HMO executives may, at times, wonder how it came to this. Their health maintenance organizations currently rank dead last on a Gallup confidence-level list of 15 institutions. Americans are more likely to say they have confidence in "big business" (22%) than in HMOs (17%) -- which is saying a great deal, considering last year's corporate scandal epidemic (even last year, in the midst of the corporate scandals, HMOs ranked below big business).
That's all the more ironic given that managed care enjoyed spectacular growth in the 1980s as a prospective means of "curing" America's ailing fee-for-service health system. Under that system, healthcare providers priced each of their services and billed based on the units of work they did -- the more services one used, the more money one paid. Insurance companies' biggest costs came from services rendered at the most expensive places (hospitals), and as their costs grew, so did their premiums. Finally, the system emphasized fixing health problems (restorative care) rather than preventing them (preventative health maintenance, or wellness).
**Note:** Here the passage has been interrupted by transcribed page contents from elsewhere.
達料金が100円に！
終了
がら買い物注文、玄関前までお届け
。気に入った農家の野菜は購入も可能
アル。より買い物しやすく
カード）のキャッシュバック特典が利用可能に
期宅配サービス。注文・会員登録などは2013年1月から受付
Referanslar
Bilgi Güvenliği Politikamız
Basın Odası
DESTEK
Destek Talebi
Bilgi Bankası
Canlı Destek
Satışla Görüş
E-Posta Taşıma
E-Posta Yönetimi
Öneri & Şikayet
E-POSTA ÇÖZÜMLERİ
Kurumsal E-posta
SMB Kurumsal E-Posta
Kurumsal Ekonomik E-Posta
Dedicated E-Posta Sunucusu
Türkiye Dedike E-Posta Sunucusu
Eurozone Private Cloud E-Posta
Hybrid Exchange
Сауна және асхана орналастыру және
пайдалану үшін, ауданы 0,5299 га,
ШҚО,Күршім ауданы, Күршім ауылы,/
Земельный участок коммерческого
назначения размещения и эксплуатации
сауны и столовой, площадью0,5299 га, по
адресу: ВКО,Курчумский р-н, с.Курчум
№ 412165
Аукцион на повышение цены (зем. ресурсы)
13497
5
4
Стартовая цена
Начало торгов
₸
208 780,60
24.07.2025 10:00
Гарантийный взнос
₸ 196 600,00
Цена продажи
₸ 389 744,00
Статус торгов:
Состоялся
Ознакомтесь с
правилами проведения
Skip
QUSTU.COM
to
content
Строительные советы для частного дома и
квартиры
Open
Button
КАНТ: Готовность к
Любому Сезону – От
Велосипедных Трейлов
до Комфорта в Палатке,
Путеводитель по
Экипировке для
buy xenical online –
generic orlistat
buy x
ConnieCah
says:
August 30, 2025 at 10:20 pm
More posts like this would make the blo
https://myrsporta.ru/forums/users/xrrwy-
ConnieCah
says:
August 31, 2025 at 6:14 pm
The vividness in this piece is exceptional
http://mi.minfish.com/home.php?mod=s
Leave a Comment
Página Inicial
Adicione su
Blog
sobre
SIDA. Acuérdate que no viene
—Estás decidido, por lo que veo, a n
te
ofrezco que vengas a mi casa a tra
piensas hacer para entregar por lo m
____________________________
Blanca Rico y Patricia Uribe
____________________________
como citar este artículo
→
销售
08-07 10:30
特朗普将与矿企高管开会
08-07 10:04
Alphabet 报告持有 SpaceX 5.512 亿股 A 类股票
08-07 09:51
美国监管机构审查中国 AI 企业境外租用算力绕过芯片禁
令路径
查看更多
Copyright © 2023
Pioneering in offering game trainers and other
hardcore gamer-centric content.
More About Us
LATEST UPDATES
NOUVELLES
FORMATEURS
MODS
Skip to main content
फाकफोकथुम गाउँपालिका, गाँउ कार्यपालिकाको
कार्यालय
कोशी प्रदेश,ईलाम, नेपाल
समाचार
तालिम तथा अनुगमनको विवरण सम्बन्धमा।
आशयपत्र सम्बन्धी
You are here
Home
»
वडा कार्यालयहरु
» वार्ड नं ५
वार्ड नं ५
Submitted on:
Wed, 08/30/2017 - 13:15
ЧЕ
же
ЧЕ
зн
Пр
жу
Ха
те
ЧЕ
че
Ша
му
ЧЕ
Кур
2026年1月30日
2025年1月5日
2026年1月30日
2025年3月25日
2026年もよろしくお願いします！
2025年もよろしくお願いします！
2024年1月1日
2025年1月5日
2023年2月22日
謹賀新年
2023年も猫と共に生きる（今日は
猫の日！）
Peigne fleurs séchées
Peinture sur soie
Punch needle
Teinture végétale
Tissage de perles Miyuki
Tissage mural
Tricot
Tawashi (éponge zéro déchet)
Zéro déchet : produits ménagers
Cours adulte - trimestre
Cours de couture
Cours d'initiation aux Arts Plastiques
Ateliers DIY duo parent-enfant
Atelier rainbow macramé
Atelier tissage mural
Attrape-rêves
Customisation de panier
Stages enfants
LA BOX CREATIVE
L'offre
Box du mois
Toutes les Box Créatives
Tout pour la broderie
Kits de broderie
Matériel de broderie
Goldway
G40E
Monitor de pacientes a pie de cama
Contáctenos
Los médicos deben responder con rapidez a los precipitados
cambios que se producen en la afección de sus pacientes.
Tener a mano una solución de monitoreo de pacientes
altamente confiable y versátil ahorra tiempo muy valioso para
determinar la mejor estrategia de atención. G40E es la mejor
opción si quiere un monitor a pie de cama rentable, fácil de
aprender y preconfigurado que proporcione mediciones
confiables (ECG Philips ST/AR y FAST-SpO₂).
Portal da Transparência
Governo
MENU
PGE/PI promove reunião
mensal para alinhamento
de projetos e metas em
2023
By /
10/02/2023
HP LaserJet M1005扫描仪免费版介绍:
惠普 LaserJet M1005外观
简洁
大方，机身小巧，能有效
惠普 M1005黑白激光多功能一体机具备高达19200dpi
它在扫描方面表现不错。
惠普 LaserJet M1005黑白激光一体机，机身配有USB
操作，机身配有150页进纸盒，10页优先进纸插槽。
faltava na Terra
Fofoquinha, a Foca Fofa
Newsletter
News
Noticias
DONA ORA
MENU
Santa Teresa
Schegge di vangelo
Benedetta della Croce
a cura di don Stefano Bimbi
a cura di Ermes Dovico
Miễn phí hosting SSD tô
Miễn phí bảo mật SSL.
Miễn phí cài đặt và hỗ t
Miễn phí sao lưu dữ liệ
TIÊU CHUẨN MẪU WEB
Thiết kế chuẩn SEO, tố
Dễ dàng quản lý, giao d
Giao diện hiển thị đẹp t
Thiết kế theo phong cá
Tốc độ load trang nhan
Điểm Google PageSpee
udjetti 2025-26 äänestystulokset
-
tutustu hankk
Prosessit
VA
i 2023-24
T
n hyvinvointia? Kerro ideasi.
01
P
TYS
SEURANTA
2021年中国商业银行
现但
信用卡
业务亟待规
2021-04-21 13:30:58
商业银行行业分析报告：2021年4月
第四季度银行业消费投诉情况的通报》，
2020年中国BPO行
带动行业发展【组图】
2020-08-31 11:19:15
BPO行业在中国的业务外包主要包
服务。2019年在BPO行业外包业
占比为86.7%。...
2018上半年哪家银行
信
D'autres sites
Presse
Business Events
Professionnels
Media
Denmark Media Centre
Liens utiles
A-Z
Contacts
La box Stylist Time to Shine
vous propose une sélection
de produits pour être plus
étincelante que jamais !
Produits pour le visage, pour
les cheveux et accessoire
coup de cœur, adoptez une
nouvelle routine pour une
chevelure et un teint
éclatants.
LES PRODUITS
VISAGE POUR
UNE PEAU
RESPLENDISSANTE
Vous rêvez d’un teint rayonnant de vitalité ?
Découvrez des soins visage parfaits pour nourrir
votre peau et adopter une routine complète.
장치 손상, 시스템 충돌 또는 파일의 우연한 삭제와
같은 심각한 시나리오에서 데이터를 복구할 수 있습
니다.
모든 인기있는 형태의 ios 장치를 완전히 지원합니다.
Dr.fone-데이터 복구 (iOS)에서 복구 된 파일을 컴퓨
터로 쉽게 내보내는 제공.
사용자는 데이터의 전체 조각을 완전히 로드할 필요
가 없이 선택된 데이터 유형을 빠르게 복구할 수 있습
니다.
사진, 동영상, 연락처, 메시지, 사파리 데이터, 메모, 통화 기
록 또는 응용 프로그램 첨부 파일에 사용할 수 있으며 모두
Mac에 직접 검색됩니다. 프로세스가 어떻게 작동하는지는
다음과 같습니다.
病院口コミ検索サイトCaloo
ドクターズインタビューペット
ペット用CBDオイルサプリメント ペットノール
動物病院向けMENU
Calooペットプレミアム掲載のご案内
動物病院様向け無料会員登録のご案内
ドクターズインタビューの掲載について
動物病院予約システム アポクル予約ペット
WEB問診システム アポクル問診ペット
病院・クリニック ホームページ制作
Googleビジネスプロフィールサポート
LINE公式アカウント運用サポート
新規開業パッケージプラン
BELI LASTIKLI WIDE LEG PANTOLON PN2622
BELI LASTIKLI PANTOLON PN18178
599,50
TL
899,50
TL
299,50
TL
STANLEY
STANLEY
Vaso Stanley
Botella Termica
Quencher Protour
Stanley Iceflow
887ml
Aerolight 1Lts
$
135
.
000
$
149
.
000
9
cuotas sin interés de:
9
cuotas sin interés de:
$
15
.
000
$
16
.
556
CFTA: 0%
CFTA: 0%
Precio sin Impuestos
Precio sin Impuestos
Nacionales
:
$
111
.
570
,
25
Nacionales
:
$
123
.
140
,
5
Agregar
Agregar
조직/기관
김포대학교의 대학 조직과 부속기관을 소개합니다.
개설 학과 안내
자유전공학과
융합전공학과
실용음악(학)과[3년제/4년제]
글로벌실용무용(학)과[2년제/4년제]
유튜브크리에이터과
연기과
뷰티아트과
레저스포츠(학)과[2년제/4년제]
The strict fee-for-service system invited huge and unnecessary expenses, and it didn't do much to help people stay healthy. The most logical solution seemed to be the development of a system that promoted preventative care so that costly restorative care could be avoided. The ideal system also promoted cost control, encouraging people to seek care in the least expensive setting by covering the costs of outpatient and physician office care. For the sake of efficient care, the system reimbursed with a fixed fee, rather than with itemized payments for units of treatment. Thus, the healthcare maintenance organization (HMO) was conceived.
What Went Wrong?
But it didn't turn out as planned. June 2003 Gallup Poll results* indicate that confidence in HMOs is significantly lower than confidence in the medical system overall and could be dragging down Americans' confidence in the healthcare system as a whole. Women are the key healthcare decision-makers in most families -- and only 14% of them have either a great deal or quite a lot of confidence in HMOs.
How have HMOs lost the confidence of the American public? First, instead of controlling costs, HMOs seem to have lost control of them. According to a recent article in the American Medical News, healthcare expenditures increased 9.6% in 2002, an increase nearly four times the rate of the overall U.S. economy. Increasingly, costs are shifted to individuals through higher co-pays and deductibles. Even so, health insurance premiums have increased 15% in 2003.
Second, the shift to all-inclusive coverage and preventative care -- the original vision of HMOs -- has failed to materialize. Many people still lack prescription drug coverage, and preventative programs, such as exercise training, are not covered by most HMOs.
Finally, the HMO dream of reducing inefficiency and encouraging healthier lifestyles to control costs has not been realized. Accessing HMO care is anything but efficient. It has become a bureaucratic jungle of approvals and denials. Services are rationed based on institutionally defined, and sometimes irrational, criteria. Treatment for a life-threatening illness or injury may be approved, but getting relief for excruciating (but not life-threatening) pain may be deemed an elective procedure and denied. Going to an emergency room with chest pains may not be covered if a diagnosis of a heart attack is not confirmed.
In a healthcare system administered by the private sector (most HMOs are privately run), decisions about the prioritization and rationing of healthcare may be driven not by need or quality, but by profit. Despite these concerns, much of the healthcare legislation now in Congress proposes to increase private-sector HMO participation.
Aggregated healthcare data from 2000-2002** indicate that 62% of Americans think it's the federal government's responsibility to ensure that all Americans have health coverage. Furthermore, results from a September 2000 poll reveal that three in four Americans thought the government should do more to regulate the costs of healthcare in this country -- still, Americans generally oppose a government-run healthcare system. But, given support for some government involvement in the healthcare system, achieving an appropriate balance between public- and private-sector involvement in meeting Americans' healthcare needs may help to increase public confidence in HMOs and the medical system in general.
*Results are based on telephone interviews with 1,029 national adults, aged 18 and older, conducted June 9-10, 2003. For results based on the total sample of national adults, one can say with 95% confidence that the margin of sampling error is ±3%.
**Results are based on an aggregate of telephone interviews with 2,006 American adults, aged 18 and older, conducted from 2000 through 2002. For results based on the total sample, one can say with 95% confidence that the maximum margin of sampling error is ±2.4%.